Private Equity's Loved Assets Turn Problem Children in Downturn
This article from Bloomberg may be of interest to subscribers. Here is a section:
“In terms of just the macro and company performance, I think it will be much more muted as people capture the inflationary pressures,” he said. “Private equity M&A activity I think will be dampened.”
Concerns around portfolio company performance were not the only challenges up for discussion in the south of France, with private equity firms struggling to secure the debt financing they need to do big deals and juice returns and facing more competition when raising funds.
The chief economist at German insurer Allianz SE, Ludovic Subran, said the industry had “nowhere to hide” when markets turned last year. “The private equity world has not been immune or has not defied gravity,” he said.
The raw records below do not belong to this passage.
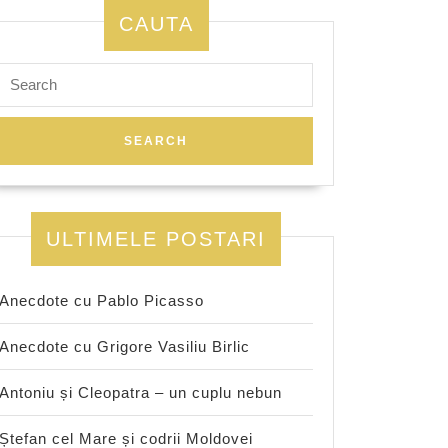
CAUTA
Search
for:
ULTIMELE POSTARI
Anecdote cu Pablo Picasso
Anecdote cu Grigore Vasiliu Birlic
Antoniu și Cleopatra – un cuplu nebun
Ștefan cel Mare și codrii Moldovei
Banks pulling back from lending on buyouts was described as a “new reality” by Francois Jerphagnon, head of Ardian Expansion, in an interview with Bloomberg TV. This will open up an opportunity for private credit funds to step in, others said.
“There is much more interest in private credit and infrastructure where you do have that hedge against inflation and that hedge against rising rates,” said Richards at Pantheon.
Blackstone’s Eapen said private credit providers are in “the middle of a golden age” and that last year had been one of his business’s biggest ever for deploying capital.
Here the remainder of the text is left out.